Tag Archives: independent audit

How to Manage Legal Fees for Work Comp

Loss expenses are on the rise, at an alarming rate, according to California’s Workers’ Compensation Insurance Rating Bureau (WCIRB). The California Workers Compensation — Aon Advisory Bulletin (July 2014) indicates that “allocated costs (mostly attorney payments) increased 7.3% in 2013. Unallocated costs increased 10.3%.”

Given that legal costs are on the rise, here are nine ways that risk managers can more closely manage legal services:

Have in-house counsel monitor outside counsel (and adjuster performance). Litigation costs must be properly managed because overzealous defense counsel and untrained (or cooperating adjusters) can prolong litigation, increase costs for the employer and wreak havoc on the lives of injured workers.

Review outside counsel financial arrangements — consider capped fees, flat fees or invoice paid upon file completion. Paying at the end allows outside counsel to defend the claim but discourages unnecessary hearings and runaway fees and lets risk management easily review the ultimate fee rather than numerous monthly bills. Excessive fees are more noticeable and easier to compare against other files and law firms. Attorneys who are milking the claim become more visible.

An “invoice paid upon file completion” is a good approach if you use the same attorney frequently. However, this approach should not be used when the defense counsel only has one file. You could end up with an excessive bill, with little recourse other than to fight with your own chosen counsel over the amount.

Conduct an independent audit to assess whether defense counsel was needed in the first place, or whether she was just assigned the case to do work the adjuster, assigned too many cases, was too busy to do.

A favorite ploy of overworked adjusters (and lazy adjusters) is to allow the defense counsel to handle the claim. Legal counsel should not be paid to do the adjuster’s job, including gathering medical reports, state board records and ISO reports, arranging independent medical exams (IMEs), etc. An independent claims audit of your files will tell you whether you are paying legal fees for the work the adjuster should be doing.

Review hearing rulings. Review whether the same attorneys are requesting hearings on the same issue repeatedly or requesting hearings on issues they are likely to lose. For example, if benefits are terminated but reinstated at the hearing, and this happens repeatedly, it is an indication that benefits are being terminated without sufficient cause, thereby creating unnecessary legal expense. In insurance speak, this is called “churning” files.

Churning is any unnecessary activity undertaken by defense counsel for the sole purpose of increasing the legal services bill. It can be unnecessary research on a subject the attorney should know, unnecessary motions, unnecessary discovery, having another attorney in the firm review the case, having a paralegal or junior partner undertake an unnecessary action, etc.

Before any preparation by defense counsel for the hearing, the adjuster should phone the defense attorney and discuss the need for the hearing and what the probable outcome will be. If you know going into the hearing that you are going to lose, have counsel resolve the issue with the opposing counsel. It will save both legal fees and unnecessary claim costs (indemnity and medical costs continue while you wait for the hearing). By removing the unnecessary hearings, you move the file faster, with less overall claim cost, to the final resolution.

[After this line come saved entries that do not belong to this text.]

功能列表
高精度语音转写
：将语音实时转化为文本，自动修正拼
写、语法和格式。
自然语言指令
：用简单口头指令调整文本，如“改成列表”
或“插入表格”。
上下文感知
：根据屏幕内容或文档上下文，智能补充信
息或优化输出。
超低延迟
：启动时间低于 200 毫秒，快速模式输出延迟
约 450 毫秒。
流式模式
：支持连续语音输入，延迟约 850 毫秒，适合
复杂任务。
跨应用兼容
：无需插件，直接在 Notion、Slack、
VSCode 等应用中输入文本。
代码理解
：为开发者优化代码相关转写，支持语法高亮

Review whether opportunities for agreement between counsel are ignored. Defense counsel may avoid agreement because it is more profitable to have a junior attorney attend hearings and collect a large fee.

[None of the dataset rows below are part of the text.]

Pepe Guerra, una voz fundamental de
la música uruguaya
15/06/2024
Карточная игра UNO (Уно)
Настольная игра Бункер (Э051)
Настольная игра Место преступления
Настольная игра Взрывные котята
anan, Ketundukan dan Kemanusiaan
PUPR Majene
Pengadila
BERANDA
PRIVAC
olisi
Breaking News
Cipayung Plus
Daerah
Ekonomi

For example, in Connecticut, a claimant’s doctor can be changed, with agreement of counsel, but defense counsel rarely agree even though knowledgeable counsel will know which doctors have reputations for overtreating and overrating disability, which doctors are known for unbiased treatment and ratings and which doctors have a reputation for being conservative in their treatment and ratings.

Review whether defense counsel makes unfounded accusations against claimant of misbehavior or wrongdoing (e.g. claimant is not credible or is trying to game the system) on every claim to obfuscate the issues and prolong the litigation.

If defense counsel is not totally objective in his assessment of both the claim and the claimant, it is time to immediately identify new defense counsel.

Look at whether the attorney charges for lots of research, on many files. Very little research is necessary except in unusual claims with issues of law, so files with legal research should be reviewed very carefully.

Adjusters — with sufficient authority — should attend all hearings with defense counsel. Sometimes, there are opportunities to settle litigation during hearings. These opportunities should be considered while someone with the requisite authority is present. In many cases, seasoned adjusters are capable of attending hearings without defense counsel. (This is not allowed in some jurisdictions.)

Risk managers (or the company human resources manager or the workers’ compensation coordinator) should attend all hearings to be available to testify about the job requirements and efforts to provide transitional duty and to show interest in the injured worker’s well-being. Specify this procedure in the account handling instructions.

To verify you are controlling your legal fees, a two-pronged approach is needed. A litigation management review by an independent claims auditor will determine the effectiveness of your adjusters in controlling legal expenses. This should be combined with an audit of the legal invoices by an experienced legal bill auditor.

New Way to Audit Digital Assets

In the real world, it would be considered reasonable and appropriate to require an independent audit of digital assets to be insured. In cyberspace, this is more challenging. Insurers have to rely on the insured to tell the truth about what assets have been affected by a breach.

Integrity standards for data enable insurance companies to conduct an independent audit of what digital assets exist (e.g., client data, intellectual property) prior to a breach, thus preventing fraudulent claims.

One aspect of a data integrity standard is keyless signature infrastructure, known as KSI. KSI is a disruptive new technology standard that can effectively address some of the issues insurers face in the rapidly emerging cyber liability domain. It can enable mutual auditability of information systems to allow stakeholders to know the cause of a breach, mitigate the risk of breach escalation in real time and provide indemnification against subrogation and other legal claims.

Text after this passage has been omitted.